WHAT YOU ARE ASKED TO DO: Print each of the records below, leaving every word as it is.

MATERIAL SHOWN section start

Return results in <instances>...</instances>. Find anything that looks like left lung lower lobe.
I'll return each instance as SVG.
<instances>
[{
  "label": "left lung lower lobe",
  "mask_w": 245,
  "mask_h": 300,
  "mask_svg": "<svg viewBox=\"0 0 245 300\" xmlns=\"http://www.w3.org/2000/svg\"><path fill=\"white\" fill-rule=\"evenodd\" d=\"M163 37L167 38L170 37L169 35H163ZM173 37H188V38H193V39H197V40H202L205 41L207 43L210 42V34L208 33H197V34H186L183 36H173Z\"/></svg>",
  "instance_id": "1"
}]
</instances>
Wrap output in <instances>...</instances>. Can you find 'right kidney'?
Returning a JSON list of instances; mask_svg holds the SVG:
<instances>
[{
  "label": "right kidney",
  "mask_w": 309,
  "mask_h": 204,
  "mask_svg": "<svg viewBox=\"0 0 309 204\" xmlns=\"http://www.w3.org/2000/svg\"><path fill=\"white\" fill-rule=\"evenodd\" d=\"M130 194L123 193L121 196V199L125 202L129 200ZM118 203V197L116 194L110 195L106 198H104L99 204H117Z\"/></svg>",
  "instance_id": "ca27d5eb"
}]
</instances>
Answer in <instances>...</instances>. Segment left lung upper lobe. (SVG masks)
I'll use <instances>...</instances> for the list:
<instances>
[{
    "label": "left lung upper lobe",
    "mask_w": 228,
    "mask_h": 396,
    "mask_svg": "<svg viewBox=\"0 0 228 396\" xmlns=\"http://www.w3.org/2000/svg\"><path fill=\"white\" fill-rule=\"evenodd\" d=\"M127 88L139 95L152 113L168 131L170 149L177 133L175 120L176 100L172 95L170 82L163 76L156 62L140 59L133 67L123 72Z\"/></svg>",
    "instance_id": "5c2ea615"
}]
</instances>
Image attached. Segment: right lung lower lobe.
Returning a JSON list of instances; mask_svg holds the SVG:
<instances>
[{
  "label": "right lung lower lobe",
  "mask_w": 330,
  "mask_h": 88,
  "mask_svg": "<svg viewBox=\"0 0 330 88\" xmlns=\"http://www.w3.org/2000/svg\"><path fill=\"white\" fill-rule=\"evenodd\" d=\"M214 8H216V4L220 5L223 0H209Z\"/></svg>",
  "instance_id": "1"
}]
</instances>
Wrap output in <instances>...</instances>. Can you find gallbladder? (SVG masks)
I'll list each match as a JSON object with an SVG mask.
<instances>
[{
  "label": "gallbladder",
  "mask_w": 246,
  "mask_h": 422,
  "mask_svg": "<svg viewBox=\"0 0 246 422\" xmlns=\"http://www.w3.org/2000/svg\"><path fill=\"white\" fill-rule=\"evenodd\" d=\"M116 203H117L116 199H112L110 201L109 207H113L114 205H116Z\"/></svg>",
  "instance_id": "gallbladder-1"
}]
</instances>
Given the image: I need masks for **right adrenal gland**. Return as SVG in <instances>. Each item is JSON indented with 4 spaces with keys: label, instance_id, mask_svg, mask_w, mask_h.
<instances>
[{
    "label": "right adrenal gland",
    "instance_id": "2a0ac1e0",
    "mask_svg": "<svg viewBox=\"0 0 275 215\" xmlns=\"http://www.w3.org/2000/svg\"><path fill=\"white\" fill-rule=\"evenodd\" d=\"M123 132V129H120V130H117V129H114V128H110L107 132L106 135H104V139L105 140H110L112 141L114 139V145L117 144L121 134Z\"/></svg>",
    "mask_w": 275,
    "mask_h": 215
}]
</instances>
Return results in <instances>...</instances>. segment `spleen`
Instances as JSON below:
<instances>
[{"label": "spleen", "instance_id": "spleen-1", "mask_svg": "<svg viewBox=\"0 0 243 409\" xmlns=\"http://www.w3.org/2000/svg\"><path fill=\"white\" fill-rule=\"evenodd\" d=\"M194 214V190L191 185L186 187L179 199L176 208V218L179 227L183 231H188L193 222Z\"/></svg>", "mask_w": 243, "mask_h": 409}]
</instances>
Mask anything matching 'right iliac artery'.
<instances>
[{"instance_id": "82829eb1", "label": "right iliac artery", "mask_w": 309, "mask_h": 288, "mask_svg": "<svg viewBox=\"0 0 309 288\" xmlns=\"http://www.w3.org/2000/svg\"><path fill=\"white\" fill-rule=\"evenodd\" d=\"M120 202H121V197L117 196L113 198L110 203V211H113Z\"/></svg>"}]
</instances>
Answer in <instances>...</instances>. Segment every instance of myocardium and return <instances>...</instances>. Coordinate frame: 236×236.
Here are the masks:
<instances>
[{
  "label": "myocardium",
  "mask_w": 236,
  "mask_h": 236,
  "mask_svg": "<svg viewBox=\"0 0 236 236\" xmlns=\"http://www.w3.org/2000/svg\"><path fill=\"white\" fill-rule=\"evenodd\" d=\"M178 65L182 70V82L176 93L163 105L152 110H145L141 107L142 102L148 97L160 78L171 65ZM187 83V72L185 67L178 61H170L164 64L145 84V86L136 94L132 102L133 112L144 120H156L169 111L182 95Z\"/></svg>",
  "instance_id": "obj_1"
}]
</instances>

MATERIAL SHOWN section end

YOUR SOLUTION:
Return results in <instances>...</instances>. Find anything that looks like left lung lower lobe.
I'll return each instance as SVG.
<instances>
[{
  "label": "left lung lower lobe",
  "mask_w": 245,
  "mask_h": 300,
  "mask_svg": "<svg viewBox=\"0 0 245 300\" xmlns=\"http://www.w3.org/2000/svg\"><path fill=\"white\" fill-rule=\"evenodd\" d=\"M163 37L167 38L170 37L169 35H163ZM173 37H188V38H193V39H197V40H202L205 41L207 43L210 42V34L208 33H197V34H186L183 36H173Z\"/></svg>",
  "instance_id": "1"
}]
</instances>
Wrap output in <instances>...</instances>. Can you find 'right kidney'?
Returning a JSON list of instances; mask_svg holds the SVG:
<instances>
[{
  "label": "right kidney",
  "mask_w": 309,
  "mask_h": 204,
  "mask_svg": "<svg viewBox=\"0 0 309 204\" xmlns=\"http://www.w3.org/2000/svg\"><path fill=\"white\" fill-rule=\"evenodd\" d=\"M130 194L123 193L121 196V199L125 202L129 200ZM118 203V197L116 194L110 195L106 198H104L99 204H117Z\"/></svg>",
  "instance_id": "ca27d5eb"
}]
</instances>
Answer in <instances>...</instances>. Segment left lung upper lobe. (SVG masks)
I'll use <instances>...</instances> for the list:
<instances>
[{
    "label": "left lung upper lobe",
    "mask_w": 228,
    "mask_h": 396,
    "mask_svg": "<svg viewBox=\"0 0 228 396\" xmlns=\"http://www.w3.org/2000/svg\"><path fill=\"white\" fill-rule=\"evenodd\" d=\"M127 88L139 95L152 113L168 131L170 149L177 133L175 120L176 100L172 95L170 82L163 76L156 62L140 59L133 67L123 72Z\"/></svg>",
    "instance_id": "5c2ea615"
}]
</instances>
Image attached. Segment: right lung lower lobe.
Returning a JSON list of instances; mask_svg holds the SVG:
<instances>
[{
  "label": "right lung lower lobe",
  "mask_w": 330,
  "mask_h": 88,
  "mask_svg": "<svg viewBox=\"0 0 330 88\" xmlns=\"http://www.w3.org/2000/svg\"><path fill=\"white\" fill-rule=\"evenodd\" d=\"M214 8H216V4L220 5L223 0H209Z\"/></svg>",
  "instance_id": "1"
}]
</instances>
Wrap output in <instances>...</instances>. Can you find gallbladder? (SVG masks)
I'll list each match as a JSON object with an SVG mask.
<instances>
[{
  "label": "gallbladder",
  "mask_w": 246,
  "mask_h": 422,
  "mask_svg": "<svg viewBox=\"0 0 246 422\" xmlns=\"http://www.w3.org/2000/svg\"><path fill=\"white\" fill-rule=\"evenodd\" d=\"M116 203H117L116 199H112L110 201L109 207H113L114 205H116Z\"/></svg>",
  "instance_id": "gallbladder-1"
}]
</instances>
Given the image: I need masks for **right adrenal gland**. Return as SVG in <instances>. Each item is JSON indented with 4 spaces with keys: label, instance_id, mask_svg, mask_w, mask_h.
<instances>
[{
    "label": "right adrenal gland",
    "instance_id": "2a0ac1e0",
    "mask_svg": "<svg viewBox=\"0 0 275 215\" xmlns=\"http://www.w3.org/2000/svg\"><path fill=\"white\" fill-rule=\"evenodd\" d=\"M123 132V129H120V130H117V129H114V128H110L107 132L106 135H104V139L105 140H110L112 141L114 139V145L117 144L121 134Z\"/></svg>",
    "mask_w": 275,
    "mask_h": 215
}]
</instances>
Return results in <instances>...</instances>. segment `spleen`
Instances as JSON below:
<instances>
[{"label": "spleen", "instance_id": "spleen-1", "mask_svg": "<svg viewBox=\"0 0 243 409\" xmlns=\"http://www.w3.org/2000/svg\"><path fill=\"white\" fill-rule=\"evenodd\" d=\"M194 214V190L191 185L186 187L179 199L176 208V218L179 227L183 231H188L193 222Z\"/></svg>", "mask_w": 243, "mask_h": 409}]
</instances>
Mask anything matching 'right iliac artery'.
<instances>
[{"instance_id": "82829eb1", "label": "right iliac artery", "mask_w": 309, "mask_h": 288, "mask_svg": "<svg viewBox=\"0 0 309 288\" xmlns=\"http://www.w3.org/2000/svg\"><path fill=\"white\" fill-rule=\"evenodd\" d=\"M120 202H121V197L117 196L113 198L110 203V211H113Z\"/></svg>"}]
</instances>
Answer in <instances>...</instances>. Segment every instance of myocardium and return <instances>...</instances>. Coordinate frame: 236×236.
Here are the masks:
<instances>
[{
  "label": "myocardium",
  "mask_w": 236,
  "mask_h": 236,
  "mask_svg": "<svg viewBox=\"0 0 236 236\" xmlns=\"http://www.w3.org/2000/svg\"><path fill=\"white\" fill-rule=\"evenodd\" d=\"M178 65L182 70V82L176 93L163 105L152 110H145L141 107L142 102L148 97L160 78L171 65ZM187 83V72L185 67L178 61H170L164 64L145 84V86L136 94L132 102L133 112L144 120H156L169 111L182 95Z\"/></svg>",
  "instance_id": "obj_1"
}]
</instances>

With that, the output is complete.